Oracle will this morning officially launch its bid for Retek, which at $9 cash per share is fifty cents richer than SAP’s offer of February 28. The total value of the deal would be approximately $515m, compared to SAP’s $496m offer.
Retek specializes in applications for retailers. Oracle says that this is an under-penetrated market, that Oracle is a better home for Retek, compared to SAP, both technologically and financially and that SAP only got to make an offer because Oracle was distracted.
We decided that we were going to make a bid, partially to defend our number one position in North American applications market, Larry Ellison, Oracle’s CEO said in a conference call, sounding as stressed-out as he usually does in these kinds of situations.
We were a bit distracted with the PeopleSoft acquisition process when SAP decided to make their bid, Ellison said. The companies had been in talks since September, he said. It’s been our intention for some time to acquire Retek, it was just a matter of timing.
SAP made an offer for Retek of $8.50-per-share a little over a week ago, saying it would drive SAP’s growth in packaged applications aimed at the retail vertical. It remains to be seen whether the German company will boost its offer, spurring a bidding war.
I guess we’re going to have to wait and see how they react, Ellison said, playing his cards close to his chest when asked about SAP’s likely response. It’s anyone’s guess what they’re going to do and how they react.
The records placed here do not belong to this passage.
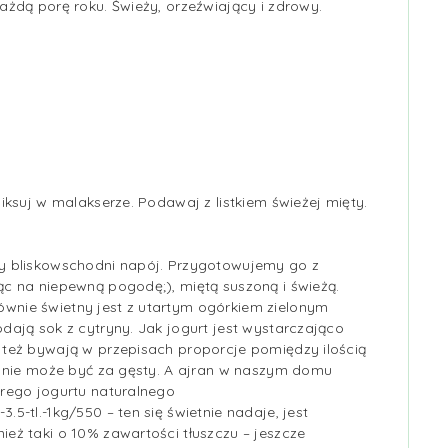
ażdą porę roku. Świeży, orzeźwiający i zdrowy.
iksuj w malakserze. Podawaj z listkiem świeżej mięty.
wy bliskowschodni napój. Przygotowujemy go z
ąc na niepewną pogodę;), miętą suszoną i świeżą.
wnie świetny jest z utartym ogórkiem zielonym
dają sok z cytryny. Jak jogurt jest wystarczająco
 też bywają w przepisach proporcje pomiędzy ilością
ęc nie może być za gęsty. A ajran w naszym domu
brego jogurtu naturalnego
5-tl.-1kg/550 – ten się świetnie nadaje, jest
eż taki o 10% zawartości tłuszczu – jeszcze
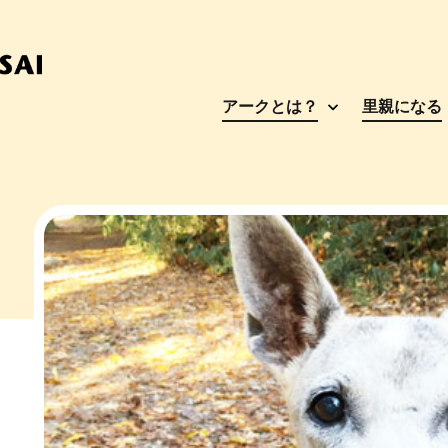
アークとは？
里親になる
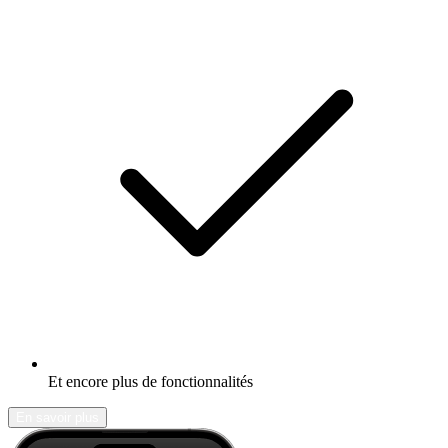
Et encore plus de fonctionnalités
En savoir plus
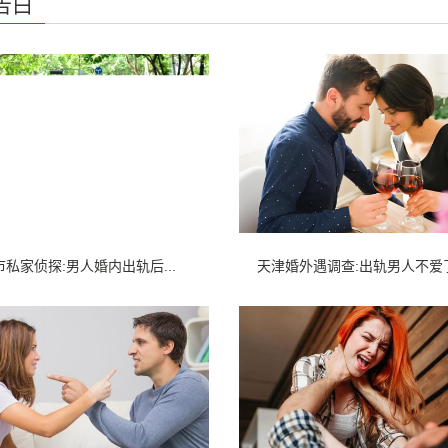
告白
私家侦探:男人婚内出轨后...
天津婚外遇调查:出轨男人不爱了.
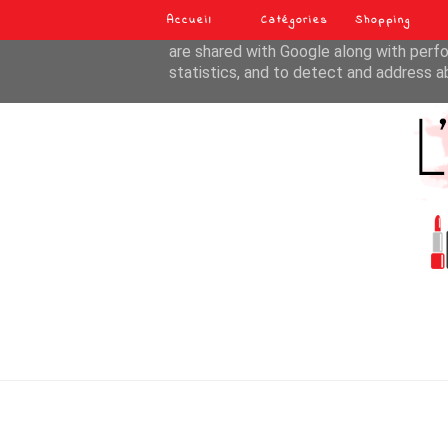
Accueil
Catégories
Shopping
This site uses cookies from Google to de
are shared with Google along with perfo
statistics, and to detect and address a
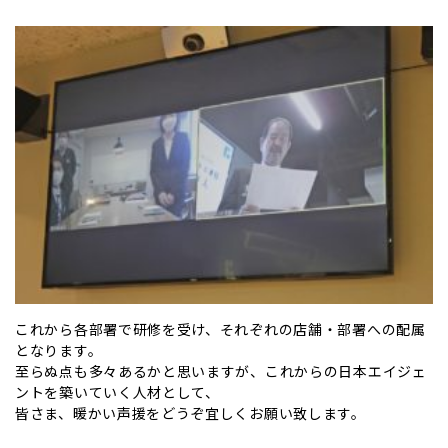
これから各部署で研修を受け、それぞれの店舗・部署への配属
となります。
至らぬ点も多々あるかと思いますが、これからの日本エイジェ
ントを築いていく人材として、
皆さま、暖かい声援をどうぞ宜しくお願い致します。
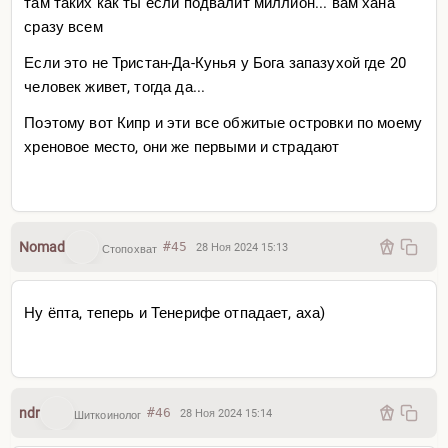
там таких как ты если подвалит миллион... вам хана
сразу всем
Если это не Тристан-Да-Кунья у Бога запазухой где 20
человек живет, тогда да...
Поэтому вот Кипр и эти все обжитые островки по моему
хреновое место, они же первыми и страдают
Nomad
#45
28 Ноя 2024 15:13
Стопохват
Ну ёпта, теперь и Тенерифе отпадает, аха)
ndr
#46
28 Ноя 2024 15:14
Шиткоинолог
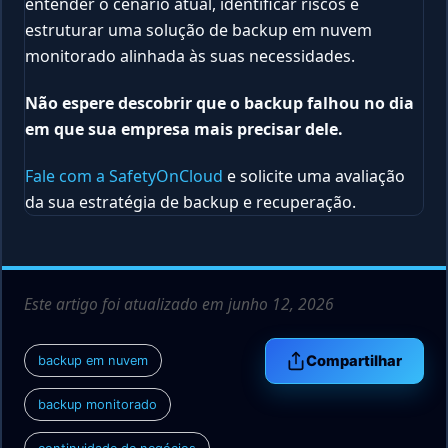
entender o cenário atual, identificar riscos e
estruturar uma solução de backup em nuvem
monitorado alinhada às suas necessidades.
Não espere descobrir que o backup falhou no dia
em que sua empresa mais precisar dele.
Fale com a SafetyOnCloud
e solicite uma avaliação
da sua estratégia de backup e recuperação.
Este artigo foi atualizado em junho 12, 2026
Compartilhar
backup em nuvem
backup monitorado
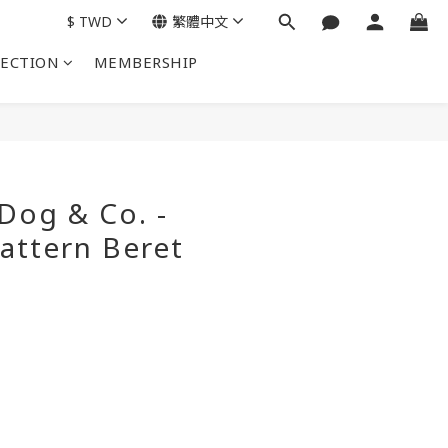
$
TWD
繁體中文
LECTION
MEMBERSHIP
立即購買
Dog & Co. -
attern Beret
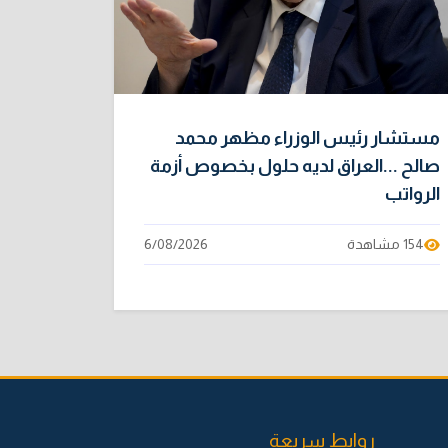
مستشار رئيس الوزراء مظهر محمد
صالح ...العراق لديه حلول بخصوص أزمة
الرواتب
154 مشاهدة
6/08/2026
روابط سريعة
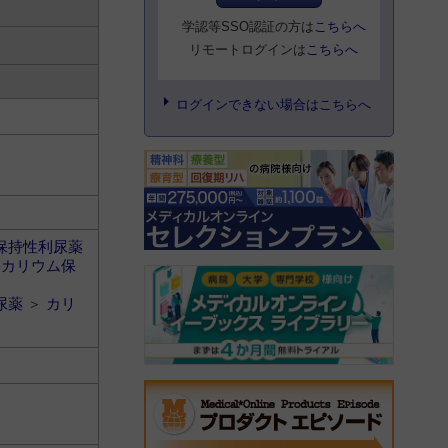
学認等SSO認証の方は
こちらへ
リモートログインは
こちらへ
ログインできない場合はこちらへ
保持性利尿薬
＞
カリウム保
尿薬
＞
カリ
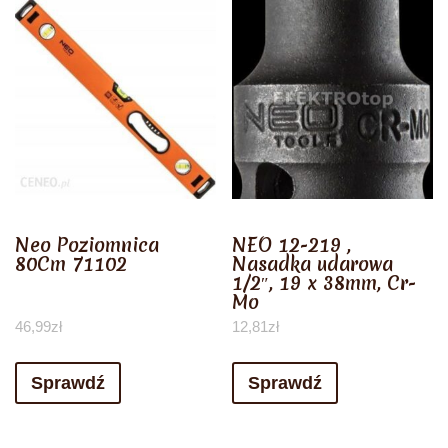
Neo Poziomnica
NEO 12-219 ,
80Cm 71102
Nasadka udarowa
1/2″, 19 x 38mm, Cr-
Mo
46,99
zł
12,81
zł
Sprawdź
Sprawdź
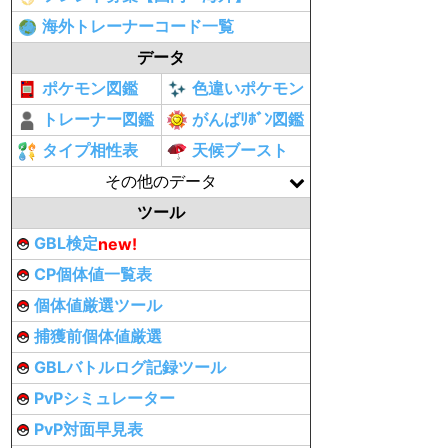
海外トレーナーコード一覧
データ
ポケモン図鑑
色違いポケモン
トレーナー図鑑
がんばﾘﾎﾞﾝ図鑑
タイプ相性表
天候ブースト
その他のデータ
ツール
GBL検定
new!
CP個体値一覧表
個体値厳選ツール
捕獲前個体値厳選
GBLバトルログ記録ツール
PvPシミュレーター
PvP対面早見表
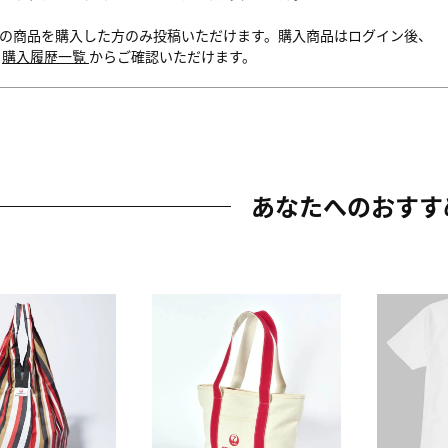
の商品を購入した方のみ投稿いただけます。購入商品はログイン後、
内
購入履歴一覧
からご確認いただけます。
あなたへのおすす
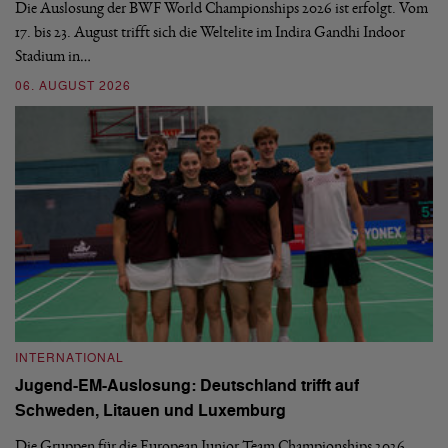
d
Die Auslosung der BWF World Championships 2026 ist erfolgt. Vom
Hi
17. bis 23. August trifft sich die Weltelite im Indira Gandhi Indoor
de
Stadium in…
si
06. AUGUST 2026
30
INTERNATIONAL
I
Jugend-EM-Auslosung: Deutschland trifft auf
B
Schweden, Litauen und Luxemburg
S
Die Gruppen für die European Junior Team Championships 2026
De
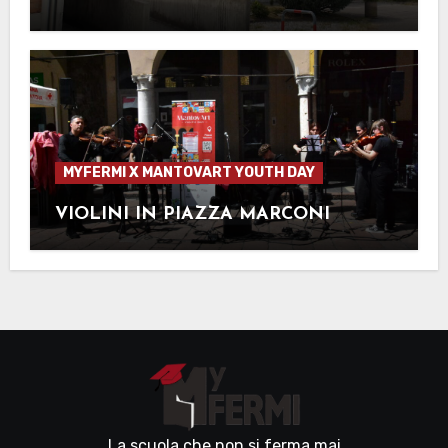
MYFERMI X MANTOVART YOUTH DAY
VIOLINI IN PIAZZA MARCONI
La scuola che non si ferma mai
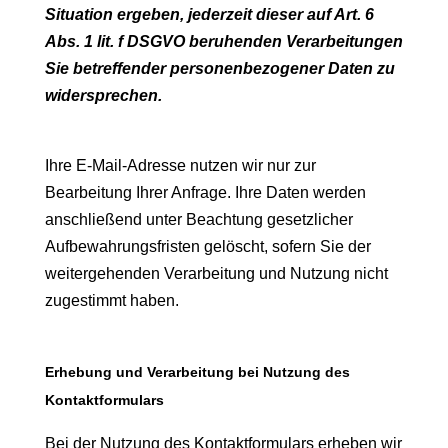
Situation ergeben, jederzeit dieser auf Art. 6
Abs. 1 lit. f DSGVO beruhenden Verarbeitungen
Sie betreffender personenbezogener Daten zu
widersprechen.
Ihre E-Mail-Adresse nutzen wir nur zur
Bearbeitung Ihrer Anfrage. Ihre Daten werden
anschließend unter Beachtung gesetzlicher
Aufbewahrungsfristen gelöscht, sofern Sie der
weitergehenden Verarbeitung und Nutzung nicht
zugestimmt haben.
Erhebung und Verarbeitung bei Nutzung des
Kontaktformulars
Bei der Nutzung des Kontaktformulars erheben wir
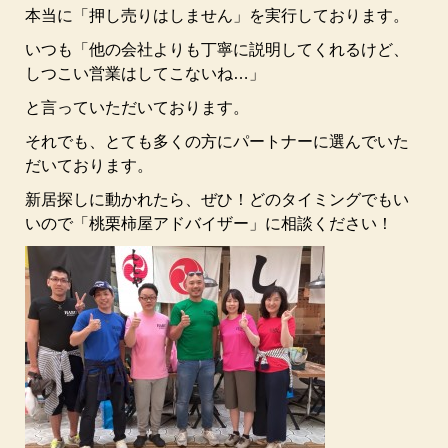
本当に「押し売りはしません」を実行しております。
いつも「他の会社よりも丁寧に説明してくれるけど、
しつこい営業はしてこないね…」
と言っていただいております。
それでも、とても多くの方にパートナーに選んでいた
だいております。
新居探しに動かれたら、ぜひ！どのタイミングでもい
いので「桃栗柿屋アドバイザー」に相談ください！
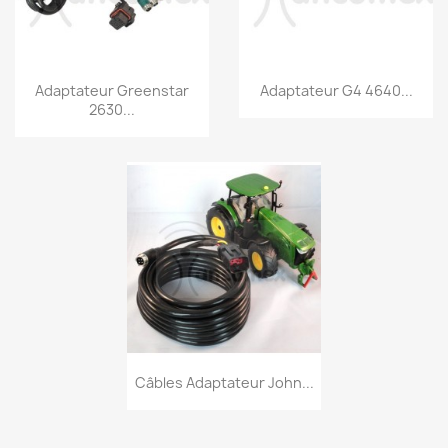
Snel bekijken
Snel bekijken


Adaptateur Greenstar
Adaptateur G4 4640...
2630...
Snel bekijken

Câbles Adaptateur John...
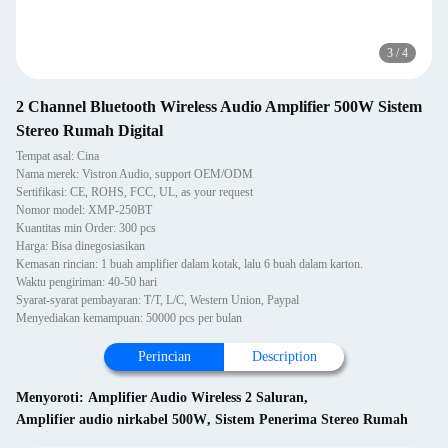
3
/
4
2 Channel Bluetooth Wireless Audio Amplifier 500W Sistem
Stereo Rumah Digital
Tempat asal: Cina
Nama merek: Vistron Audio, support OEM/ODM
Sertifikasi: CE, ROHS, FCC, UL, as your request
Nomor model: XMP-250BT
Kuantitas min Order: 300 pcs
Harga: Bisa dinegosiasikan
Kemasan rincian: 1 buah amplifier dalam kotak, lalu 6 buah dalam karton.
Waktu pengiriman: 40-50 hari
Syarat-syarat pembayaran: T/T, L/C, Western Union, Paypal
Menyediakan kemampuan: 50000 pcs per bulan
Perincian
Description
Menyoroti:
Amplifier Audio Wireless 2 Saluran
,
Amplifier audio nirkabel 500W
,
Sistem Penerima Stereo Rumah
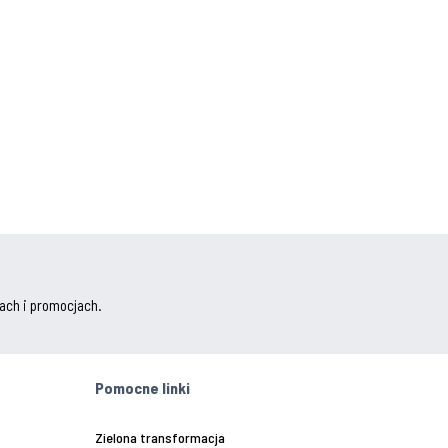
ach i promocjach.
Pomocne linki
Zielona transformacja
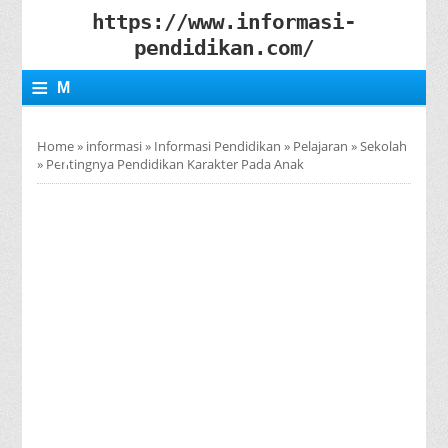
https://www.informasi-
pendidikan.com/
≡
M
E
Home
»
informasi
»
Informasi Pendidikan
»
Pelajaran
»
Sekolah
N
»
Pentingnya Pendidikan Karakter Pada Anak
U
The market looks like it expects the bids to rise. Retek’s share price leapt 15% in after hours trading yesterday, reaching $9.95 per share, almost a dollar more than Oracle is offering.
Oracle said it has already bought 10% of Retek’s shares, 5.5 million of them, on the open market in the last few days. This, if anything, already gives it a card to play should the competition for Retek get nastier.
But Oracle says this offer is very different from the long-running PeopleSoft saga. Ellison said he expects the proposed acquisition is a friendly, positive development likely to go down well at Retek. Retek’s board has already unanimously approved the SAP offer.
Oracle believes that its technology and Retek’s are more complementary that what SAP could offer. The companies have been partners for almost ten years, he said. There is no product overlap, he said, but both sets of products are built on the same platform.
There is not much left for us to do with these products, Ellison said. Retek is well on the road to being Project Fusion-compatible, he said, referring to Oracle’s PeopleSoft integration plan, which takes a Java-based standards approach to software.
We have a common vision of a next generation of applications built on industry standards, Ellison said. All of Retek’s new products are being built on Java, all of Oracle’s new products are being built on Java. We think this makes us a much better technology fit.
Retek is building its new applications with Oracle’s developer environments, Oracle said. As many as 80% of Retek’s customers use an Oracle platform already, the company claims.
Despite the aggressiveness of the move, Ellison played down the financial importance, saying the deal would barely move the needle compared to PeopleSoft. However, the deal is strategically important in the longer term, he said.
This is a much simpler acquisition, Ellison said. But he declined to rule out any further M&A activity. It wouldn’t have any impact on our ability to do a larger transaction sometime in the next 12 months, he said.